Tuesday, September 29, 2009

MACAW: A Media Access Protocol for Wireless LAN's

MACAW is an extension/modification to MACA, Media Access Collision Avoidance protocol earlier proposed by other researchers. The basis of these protocols is that the contention is at the receiver and not the transmitter pointing to the familiar "hidden" and "exposed" terminal problems and therefore extend on explicit contention management. Interestingly after 15 years from the publication date of this paper most of the WLAN technologies use carrier-sense and do not use such RTS/CTS mechanisms even though it is part of the standards. So it was interesting for me to understand what where their assumptions and arguments back then and why this hasn't been really accepted and deployed widely up to now.

MACAW was designed for a single channel WLAN operating at 5GHz with 256Kbps link radios. The structure of the target WLAN was a nano-cellular structure with small cell sizes (6m diameter) and single base station per cell. The radios are quite short range 3~4 meters. The authors claim many assumptions about the indoor environment under investigation which sound quite strange knowing what we know about indoor environments today:
  1. Attenuation was considered a strong function of distance.
  2. The communication links were considered symmetric.
  3. The communication range was modeled as a binary in-range/out-of-range model and the other effects was ignored.
I am sure they had strong observations supporting these assumptions but it would have been interesting if authors presented the supporting experiments/analysis as they are key to the rest of the results of the paper (these assumptions are generally considered to not hold in today WLANs but that could be a result of longer range wider bandwidth links!?). Based on these assumption authors extend the RTS-CTS-DATA scheme of MACA protocol to RTS-CTS-DS-DATA-ACK scheme of MACAW.
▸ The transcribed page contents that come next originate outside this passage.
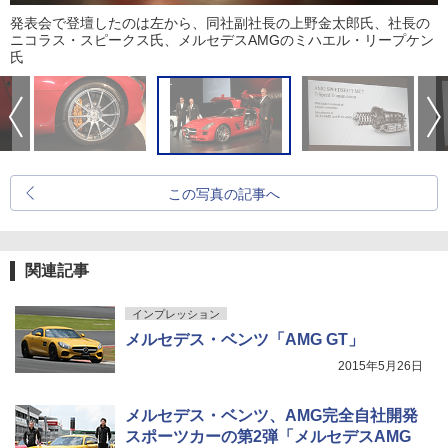
発表会で登壇したのは左から、同社副社長の上野金太郎氏、社長の
ニコラス・スピークス氏、メルセデスAMGのミハエル・リープケン
氏
この写真の記事へ
関連記事
インプレッション
メルセデス・ベンツ「AMG GT」
2015年5月26日
メルセデス・ベンツ、AMG完全自社開発
スポーツカーの第2弾「メルセデスAMG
The addition of ACK ensures the unreliable link doesn't wastefully reduce the TCP performance and this can be considered as one the most significant contributions of this paper. Another interesting result of this paper is that in order to have fair bandwidth allocation, contention estimations should be done collectively and individual approach will fail to reach this purpose. Furthermore a Multiplicative Increase Additive Decrease (MILD) scheme is proposed instead of the Binary Exponential Backoff (BEP) for adjusting the backoff parameters and shown to achieve better and fairer throughput when used along the collective contention estimation mechanisms.

The authors mainly compare their algorithm with MACA showing that the extra overhead is negligible compared to the gains they achieve and they mention that they achieve 78% of the link capacity. It is important to note that these calculation were done for 512 byte packets and if one considers smaller packets such as 802.15.4 128byte packets you will end up with almost 50% channel capacity! Never the less if the target system was designed only for large packets sizes this is a valid claim.

In addition the authors do not compare their scheme fairly with a CSMA/CA scheme. By discarding the carrier-sense method they fail to investigate the cases in which CSMA can achieve much better performance than explicit contention management. The overhead corresponding to MACAW like schemes is not negligible in general. Along this paper it looked like the authors need to introduce more and more control packets which adds to the overhead and complexity of this scheme. I believe the complexity in addition to the large overhead for small packets has been the main road blocks for large deployments of such schemes in WLANs today.